Do you think I take this to far? Ask yourself, have I ever, even once, assumed a person was a good person because I saw them drive up in a Ferrari? Did I jump to the conclusion that he/she must be excessively charitable based off of seeing their Vacheron Constantin or Fendi Peekaboo Mini Studded Satchel Bag. (Yes, its a thing.) Probably not. Point taken, I hope.
Today we have politicians, like Bernie Sanders, and social engineers, like the Democrat Party, coaching us to deride the wealthy. Obama loved to say, “they aren’t paying their fair share.” Say what you want about Crooked Hilary, but she was not against wealth. (At least not in her own case). In our culture there is an implicit sentiment that if you aren’t playing fair, you are bad. His slogan amounts to saying the wealthy are bad. He just says it slyly. When Bernie speaks of billionaires his gruff voice takes on tone of sneering rejection. And, that’s just the subtext stuff.

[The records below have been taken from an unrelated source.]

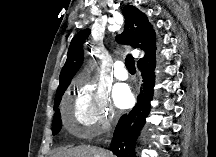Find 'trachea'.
<instances>
[{"instance_id":"obj_1","label":"trachea","mask_w":216,"mask_h":157,"mask_svg":"<svg viewBox=\"0 0 216 157\" xmlns=\"http://www.w3.org/2000/svg\"><path fill=\"white\" fill-rule=\"evenodd\" d=\"M125 65H126V67H127V69L129 70L130 73H135L136 72L135 61H134V58H133V56L131 54H128L126 56Z\"/></svg>"}]
</instances>
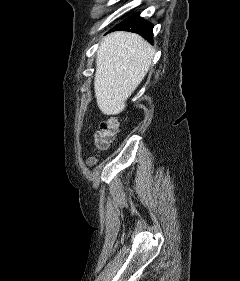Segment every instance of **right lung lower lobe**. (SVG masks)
Returning <instances> with one entry per match:
<instances>
[{
	"mask_svg": "<svg viewBox=\"0 0 240 281\" xmlns=\"http://www.w3.org/2000/svg\"><path fill=\"white\" fill-rule=\"evenodd\" d=\"M113 30H125L135 32L143 36L147 41L153 42V25L144 21L139 13L129 16Z\"/></svg>",
	"mask_w": 240,
	"mask_h": 281,
	"instance_id": "obj_1",
	"label": "right lung lower lobe"
}]
</instances>
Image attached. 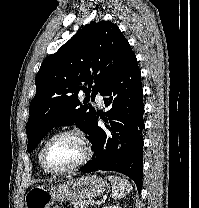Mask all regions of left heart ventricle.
Returning <instances> with one entry per match:
<instances>
[{
  "instance_id": "1",
  "label": "left heart ventricle",
  "mask_w": 199,
  "mask_h": 208,
  "mask_svg": "<svg viewBox=\"0 0 199 208\" xmlns=\"http://www.w3.org/2000/svg\"><path fill=\"white\" fill-rule=\"evenodd\" d=\"M81 143L73 136L56 138L47 150L50 165L56 169H65L77 163L83 156Z\"/></svg>"
}]
</instances>
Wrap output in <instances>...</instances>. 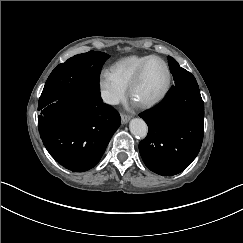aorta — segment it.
<instances>
[{"label": "aorta", "instance_id": "aorta-1", "mask_svg": "<svg viewBox=\"0 0 243 243\" xmlns=\"http://www.w3.org/2000/svg\"><path fill=\"white\" fill-rule=\"evenodd\" d=\"M129 129L137 139H144L148 133V126L141 118L132 119L129 123Z\"/></svg>", "mask_w": 243, "mask_h": 243}]
</instances>
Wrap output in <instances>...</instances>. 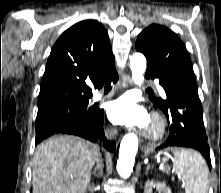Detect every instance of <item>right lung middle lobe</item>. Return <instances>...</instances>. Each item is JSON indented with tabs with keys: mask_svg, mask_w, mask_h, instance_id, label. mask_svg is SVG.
<instances>
[{
	"mask_svg": "<svg viewBox=\"0 0 221 193\" xmlns=\"http://www.w3.org/2000/svg\"><path fill=\"white\" fill-rule=\"evenodd\" d=\"M87 99H55L38 103L36 135L59 130L70 125H90L97 111L87 108Z\"/></svg>",
	"mask_w": 221,
	"mask_h": 193,
	"instance_id": "obj_1",
	"label": "right lung middle lobe"
}]
</instances>
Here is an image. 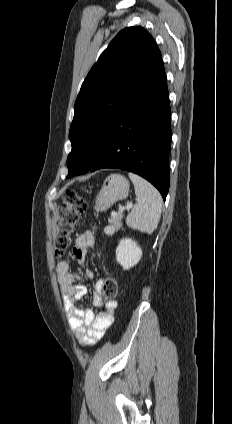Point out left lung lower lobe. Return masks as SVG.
<instances>
[{"mask_svg":"<svg viewBox=\"0 0 232 424\" xmlns=\"http://www.w3.org/2000/svg\"><path fill=\"white\" fill-rule=\"evenodd\" d=\"M171 111L163 61L132 96L104 139L90 171L119 168L169 190Z\"/></svg>","mask_w":232,"mask_h":424,"instance_id":"left-lung-lower-lobe-1","label":"left lung lower lobe"}]
</instances>
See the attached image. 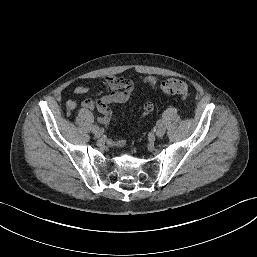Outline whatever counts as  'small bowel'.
I'll return each instance as SVG.
<instances>
[{"label":"small bowel","mask_w":257,"mask_h":257,"mask_svg":"<svg viewBox=\"0 0 257 257\" xmlns=\"http://www.w3.org/2000/svg\"><path fill=\"white\" fill-rule=\"evenodd\" d=\"M105 81L108 87L111 89V93L101 98L85 99L81 104L85 109L97 110L101 114L98 120L102 124H107L111 119L112 111L110 109V105L113 103H124L128 101L135 87L133 80L119 78L114 75L107 76ZM141 83L150 87H154L159 83V79L156 76H147L141 80ZM89 90L90 88L88 85L81 84L74 88V93L77 95H82L89 92ZM76 106V99L71 98L67 100L66 107L69 110L75 109ZM153 110L154 105L151 102L145 103L140 120L150 115ZM111 144L114 146H122L124 141L120 140L111 142Z\"/></svg>","instance_id":"c3829d8e"}]
</instances>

The wealthy are unfairly categorized as immoral. It is this kind of castigation that is unseemly in a Republic, and down right sinful for a Christian. The fact is many millionaires and billionaires go to great lengths to give away their wealth. There are tax incentives, to be sure. (Look into the Rockefellers, to see a family who knows how to give away its fortune to avoid taxes. That said, John D Rockefeller reportedly loved the lord. He was quoted as saying “God gave me money”, and he did not apologize for it. He followed John Wesley’s principle of “gain all you can, save all you can, and give all you can.”)
HTC Corporation’s Cher Wang is the richest person in Taiwan. She is a devout christian. The founder of Mary Kay products said, “God first, family second, career third.” She tells women in her company they have to keep balance, never losing sight of what really happens. These people know how good it feels to cash a big check. But, I can tell you from own (proportionately smaller) experience how good it feels to stroke a (proportionately) big check to your church or charity of choice. Look at all the billionaires who have given away huge sums, and even promising up to half their net worth upon their demise. These fact speak for themselves.
The more value one creates, or problems one solves, the more wealth one should expect to accumulate. It is so much fun to earn money, then give it away. It is so much fun to spend. It is so much fun to occupy one’s life creating value, providing a service or product, and meeting people’s material needs. It is so much fun to fund charities, participate in community organizations, and use those leadership skills gained from a lifetime of being in business. Who do you think builds those giant churches we all love to visit? It ain’t the poor.